Book Review: Ancillary Sword — Ann Leckie

What happens when you concatenate something that had taken place over thousands of years across a galaxy into a short hop through a space gate and a visitation to a space station and a planet which practices slavery in all but name? You have Ancillary Sword, the compact second instalment of the Imperial Radch trilogy. Now Ann Leckie is wasting no time, and she’s straight to business: one way or another, the Radch must go.

Almost immediately after the events of Ancillary Justice, ship-turned-humanoid Breq is given command of Mercy of Kalr, a Mercy class ship with a crew conditioned to act as ancillaries. With Seivarden as one of her ranking crew members and “baby lieutenant” Tisarwat on board, Breq sets a course for Athoek Station, where the sister of an old colleague lives … only to find more sectarian intrigue and throwback colonialist politics than any of them bargained for.

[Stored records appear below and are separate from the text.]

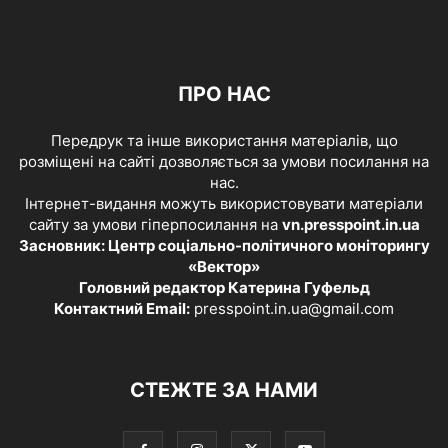
ПРО НАС
Передрук та інше використання матеріалів, що
розміщені на сайті дозволяється за умови посилання на
нас.
Інтернет-видання можуть використовувати матеріали
сайту за умови гіперпосилання на
vn.presspoint.in.ua
Засновник: Центр соціально-політичного моніторингу
«Вектор»
Головний редактор Катерина Гуфельд
Контактний Email:
presspoint.in.ua@gmail.com
СТЕЖТЕ ЗА НАМИ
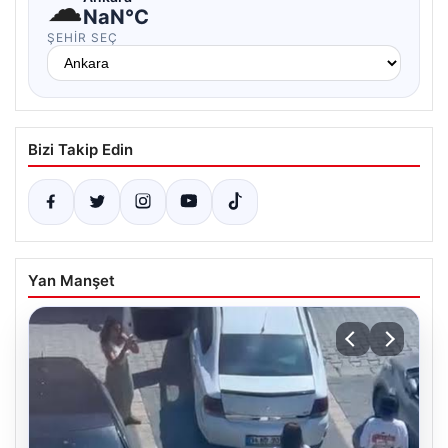
☁
NaN°C
ŞEHIR SEÇ
Bizi Takip Edin
Yan Manşet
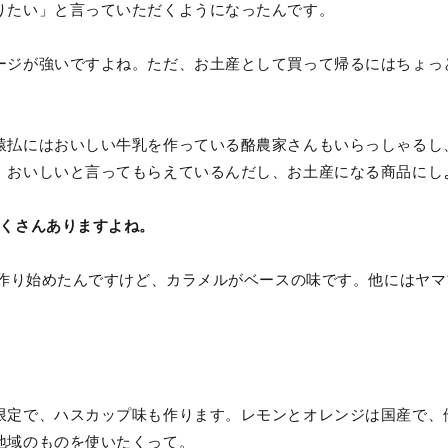
りたい」と言っていただくようになったんです。
ージが強いですよね。ただ、お土産として買って帰るにはちょっ
猿払にはおいしい牛乳を作っている酪農家さんもいらっしゃるし
、おいしいと言ってもらえているんだし、お土産になる商品にし
たくさんありますよね。
から作り始めたんですけど、カラメルがベースの味です。他にはヤ
限定で、ハスカップ味も作ります。レモンとオレンジは国産で、
地域のものを使いたくって。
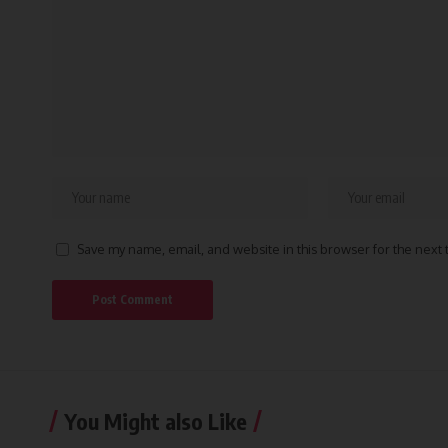
Save my name, email, and website in this browser for the next
You Might also Like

Ancillary Sword carries over themes and characters from Ancillary Justice without ever feeling like more of the same, or that old situations have been ported over to new planets. Leckie has presented new cultures separate to any the reader has seen before, thus perfectly underlying her point: the homogeneity enforced by colonisation and assimilation is both futile and a lie. For simplicity’s sake, science fiction often treats entire alien planets as monocultural, with a centralised government and a single language and way of thought. Ancillary Sword posits that an invading force steamrolls occupied populations into an amorphous blob, and that perhaps there are individual voices being smothered to provide the illusion of that whole.

There are multiple politics at play here and, again, the single pronoun applied to all subjects of the Radch, is the least interesting of them. Leckie paints on a canvas simultaneously broader and more specific: it is no coincidence that Ancillary Sword is set largely in the orbit of a planet designated as a tea plantation. No longer content to raise one population above another to foster resentment and distract from the truer enemy, Athoek has imported dissidents from another system to work the tea, and claims that they can raise themselves out of indentured servitude if they only had the gumption — and it’s not the Radch’s fault that none of these citizens have boots, let alone bootstraps. They’re just “lazy”.

It’s not exactly subtle, but it doesn’t have to be.  That is the beauty and the curse of science-fiction and fantasy: you can absorb the story without absorbing the ideas behind it. Ancillary Sword is a story which features a gun that can pierce any material, an orbital lake separated from the vacuum of space solely by unnervingly thin glass, space travel via dimensional pockets, and the spread of omniscient consciousness, so it rollicks regardless.

Breq continues to be a remarkable character, often considering herself “angry” when she sounds reasonable in the face of the multiple injustices that she feels compelled to correct. As the only entity bothered to understand cultural relativism across the entire empire that she has grown to loathe, she is uniquely qualified to handle the issues to hand. She is never presented as a character with a saviour complex, but someone with an unerring sense of right and wrong; this concrete certainty of purpose and intent is, admittedly, more interesting in an immovable villain, but Breq has little time for ambiguity at this point in her career.

The secret, again, is the support cast. Breq fancies herself a loner but Leckie shines when she shows how her narrator works in a unit with the formerly loathsome Seivarden and Mercy of Kalr herself. The connection with a new ship allows Leckie to reintegrate the omniscient narrative that only Ancillary Justice’s flashbacks boasted, and though Mercy of Kalr is more of a feeling than a communicative character, she adds distinct textures to the book. The treatment of Tisarwat by both the character of Breq and the narrative itself is also genuinely a fascinating arc, touching on issues of identity that are only possible in a story such as this one. It is this ensemble that ultimately brings Ancillary Sword home, Leckie’s character work should not be underestimated.

With heavy politicking, multiple curious and discrete locations, and a self-contained story that connects a trilogy’s opening and closing acts without reading like a bridge, Ancillary Sword is a fitting follow up to Ancillary Justice. Breq is an all-time protagonist, and Leckie knows precisely who to pit her with and against to make for compelling science-fiction that provokes on philosophical and practical levels alike.